Both the Turkish public and the main opposition parties demonstrate their full support on this issue and regard the conflict over Karabakh and Armenian-Turkish rapprochement as closely connected. Turkish Prime Minister Recep Tayyip Erdogan has drawn attention to this linkage of both processes in his latest official visits to Washington and Moscow. He informed journalists during his return from Moscow, according to the Hurriyet newspaper that the process of normalizing Turkish-Armenian relations and the resolution of Karabakh are inter-linked. He also added that these processes may be going on separately, but they are interconnected behind the scenes. On the other hand, arguing that neither protocol makes any reference to the Karabakh settlement, Armenia, as well as the US, the EU and Russia consider the Karabakh issue and Armenian-Turkish rapprochement as two separate processes.
However, as Azerbaijan’s major strategic ally, Turkey’s stance on this issue is capable of resisting the policy of global and regional powers and might prove helpful in applying strong pressure on Armenia to withdraw from some occupied territories. Similarly, due to the fact that Armenian-Turkish rapprochement is one of the key issues on the current international agenda it also draws greater attention to the conflict over Karabakh.

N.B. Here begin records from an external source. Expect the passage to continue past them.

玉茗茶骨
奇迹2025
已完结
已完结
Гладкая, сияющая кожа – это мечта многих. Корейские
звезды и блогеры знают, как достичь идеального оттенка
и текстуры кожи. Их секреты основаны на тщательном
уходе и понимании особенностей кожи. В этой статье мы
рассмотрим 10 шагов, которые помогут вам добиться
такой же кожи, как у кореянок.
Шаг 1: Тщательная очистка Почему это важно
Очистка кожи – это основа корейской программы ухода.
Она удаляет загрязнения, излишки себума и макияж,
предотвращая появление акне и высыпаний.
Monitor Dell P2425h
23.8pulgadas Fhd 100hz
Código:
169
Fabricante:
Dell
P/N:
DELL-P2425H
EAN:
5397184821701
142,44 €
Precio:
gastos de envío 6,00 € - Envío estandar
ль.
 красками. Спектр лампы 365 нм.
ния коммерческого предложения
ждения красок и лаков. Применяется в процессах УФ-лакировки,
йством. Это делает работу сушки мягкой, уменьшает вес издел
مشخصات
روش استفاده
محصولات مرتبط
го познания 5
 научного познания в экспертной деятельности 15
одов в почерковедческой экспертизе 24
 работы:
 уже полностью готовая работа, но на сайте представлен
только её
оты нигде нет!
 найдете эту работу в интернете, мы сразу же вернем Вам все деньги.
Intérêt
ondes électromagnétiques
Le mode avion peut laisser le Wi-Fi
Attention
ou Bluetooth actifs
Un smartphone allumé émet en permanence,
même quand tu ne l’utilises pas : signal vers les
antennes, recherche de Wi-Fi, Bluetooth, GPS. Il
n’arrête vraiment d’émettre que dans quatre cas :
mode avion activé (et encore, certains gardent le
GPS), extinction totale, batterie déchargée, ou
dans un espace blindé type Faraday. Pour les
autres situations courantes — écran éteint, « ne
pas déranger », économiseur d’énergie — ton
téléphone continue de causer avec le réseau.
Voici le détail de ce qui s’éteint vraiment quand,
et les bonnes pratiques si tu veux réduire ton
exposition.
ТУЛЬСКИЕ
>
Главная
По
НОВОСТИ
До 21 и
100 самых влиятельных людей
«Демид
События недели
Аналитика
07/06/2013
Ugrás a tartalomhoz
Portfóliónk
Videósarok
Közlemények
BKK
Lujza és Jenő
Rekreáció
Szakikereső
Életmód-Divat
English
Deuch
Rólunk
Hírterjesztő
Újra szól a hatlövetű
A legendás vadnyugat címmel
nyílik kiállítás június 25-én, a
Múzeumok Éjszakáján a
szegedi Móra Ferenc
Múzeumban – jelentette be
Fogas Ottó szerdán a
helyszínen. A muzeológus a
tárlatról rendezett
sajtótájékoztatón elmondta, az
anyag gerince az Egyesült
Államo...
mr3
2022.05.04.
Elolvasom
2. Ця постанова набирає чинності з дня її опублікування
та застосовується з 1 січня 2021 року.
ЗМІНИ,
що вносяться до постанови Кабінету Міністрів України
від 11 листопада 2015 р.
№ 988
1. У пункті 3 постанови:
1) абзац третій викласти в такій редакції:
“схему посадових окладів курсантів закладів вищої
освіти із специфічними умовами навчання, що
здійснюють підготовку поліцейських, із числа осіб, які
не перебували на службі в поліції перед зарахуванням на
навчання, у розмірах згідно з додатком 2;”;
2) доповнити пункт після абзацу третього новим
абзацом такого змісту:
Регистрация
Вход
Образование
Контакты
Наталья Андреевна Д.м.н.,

Noting that Ankara cannot separate the Karabakh issue from its relations with Yerevan and risk its strategic interests with Baku, retired Ambassador James Holmes, the President of the American-Turkish Council (ATC), said on February 5 that “new steps were needed in these two issues, rather than expecting Turkey to assess them separately” (www.turkishny.com). In order to prevent any further exaggeration of US-Turkey relations, especially taking into account an intention announced by Howard L. Berman, the Chairman of the US House of Representatives Committee on Foreign Affairs to call a committee vote on the non-binding Armenian Genocide Resolution on March 4 (Today’s Zaman, February 19), the Obama Administration could play a more active role as a catalyst to make necessary changes to this complex situation. Furthermore, without the genuine interest and serious responsibility shown by mediators and the international community, as well as some mutual positive steps to be taken not only towards progress on Armenian-Turkish rapprochement, but also on Karabakh, it will be impossible to secure long lasting peace, sustainable development, and prosperity to the wider South Caucasus region. Thus, the Azerbaijani-Armenian and the Turkish-Armenian borders might one day be re-opened.